Set the data down again, word for word, as it appears below.

(Beginning of Supplied records)

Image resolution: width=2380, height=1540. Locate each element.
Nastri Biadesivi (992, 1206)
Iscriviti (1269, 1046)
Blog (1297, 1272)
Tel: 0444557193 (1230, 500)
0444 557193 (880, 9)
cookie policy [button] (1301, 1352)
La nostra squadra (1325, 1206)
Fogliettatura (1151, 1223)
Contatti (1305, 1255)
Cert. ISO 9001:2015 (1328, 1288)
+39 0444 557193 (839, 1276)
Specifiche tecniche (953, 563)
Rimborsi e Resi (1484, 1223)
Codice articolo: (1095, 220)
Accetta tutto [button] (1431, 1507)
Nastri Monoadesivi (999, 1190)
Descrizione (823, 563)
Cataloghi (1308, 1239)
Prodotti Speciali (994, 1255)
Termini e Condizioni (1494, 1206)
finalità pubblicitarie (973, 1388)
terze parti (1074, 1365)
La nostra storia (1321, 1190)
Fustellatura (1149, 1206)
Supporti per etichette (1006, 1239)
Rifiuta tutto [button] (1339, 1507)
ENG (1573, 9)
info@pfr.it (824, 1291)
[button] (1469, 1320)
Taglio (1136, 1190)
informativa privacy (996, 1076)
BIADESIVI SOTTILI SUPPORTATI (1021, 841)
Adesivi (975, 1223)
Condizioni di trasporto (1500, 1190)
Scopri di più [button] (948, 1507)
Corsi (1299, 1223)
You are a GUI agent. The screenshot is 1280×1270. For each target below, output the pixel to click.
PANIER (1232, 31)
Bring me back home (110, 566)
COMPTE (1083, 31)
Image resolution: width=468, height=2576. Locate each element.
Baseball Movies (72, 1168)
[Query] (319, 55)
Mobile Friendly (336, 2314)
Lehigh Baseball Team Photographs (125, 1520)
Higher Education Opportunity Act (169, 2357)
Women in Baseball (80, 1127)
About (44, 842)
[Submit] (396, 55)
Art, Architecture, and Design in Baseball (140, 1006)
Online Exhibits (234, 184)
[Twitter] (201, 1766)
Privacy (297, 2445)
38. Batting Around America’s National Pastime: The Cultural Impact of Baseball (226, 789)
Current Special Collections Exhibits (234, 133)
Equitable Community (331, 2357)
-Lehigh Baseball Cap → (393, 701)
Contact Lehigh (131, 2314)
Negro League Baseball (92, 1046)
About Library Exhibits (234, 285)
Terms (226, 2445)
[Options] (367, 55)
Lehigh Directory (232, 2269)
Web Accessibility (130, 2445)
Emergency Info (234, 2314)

(End of Supplied records)

## The answer
Image resolution: width=2380, height=1540. Locate each element.
Nastri Biadesivi (992, 1206)
Iscriviti (1269, 1046)
Blog (1297, 1272)
Tel: 0444557193 (1230, 500)
0444 557193 (880, 9)
cookie policy [button] (1301, 1352)
La nostra squadra (1325, 1206)
Fogliettatura (1151, 1223)
Contatti (1305, 1255)
Cert. ISO 9001:2015 (1328, 1288)
+39 0444 557193 (839, 1276)
Specifiche tecniche (953, 563)
Rimborsi e Resi (1484, 1223)
Codice articolo: (1095, 220)
Accetta tutto [button] (1431, 1507)
Nastri Monoadesivi (999, 1190)
Descrizione (823, 563)
Cataloghi (1308, 1239)
Prodotti Speciali (994, 1255)
Termini e Condizioni (1494, 1206)
finalità pubblicitarie (973, 1388)
terze parti (1074, 1365)
La nostra storia (1321, 1190)
Fustellatura (1149, 1206)
Supporti per etichette (1006, 1239)
Rifiuta tutto [button] (1339, 1507)
ENG (1573, 9)
info@pfr.it (824, 1291)
[button] (1469, 1320)
Taglio (1136, 1190)
informativa privacy (996, 1076)
BIADESIVI SOTTILI SUPPORTATI (1021, 841)
Adesivi (975, 1223)
Condizioni di trasporto (1500, 1190)
Scopri di più [button] (948, 1507)
Corsi (1299, 1223)
You are a GUI agent. The screenshot is 1280×1270. For each target below, output the pixel to click.
PANIER (1232, 31)
Bring me back home (110, 566)
COMPTE (1083, 31)
Image resolution: width=468, height=2576. Locate each element.
Baseball Movies (72, 1168)
[Query] (319, 55)
Mobile Friendly (336, 2314)
Lehigh Baseball Team Photographs (125, 1520)
Higher Education Opportunity Act (169, 2357)
Women in Baseball (80, 1127)
About (44, 842)
[Submit] (396, 55)
Art, Architecture, and Design in Baseball (140, 1006)
Online Exhibits (234, 184)
[Twitter] (201, 1766)
Privacy (297, 2445)
38. Batting Around America’s National Pastime: The Cultural Impact of Baseball (226, 789)
Current Special Collections Exhibits (234, 133)
Equitable Community (331, 2357)
-Lehigh Baseball Cap → (393, 701)
Contact Lehigh (131, 2314)
Negro League Baseball (92, 1046)
About Library Exhibits (234, 285)
Terms (226, 2445)
[Options] (367, 55)
Lehigh Directory (232, 2269)
Web Accessibility (130, 2445)
Emergency Info (234, 2314)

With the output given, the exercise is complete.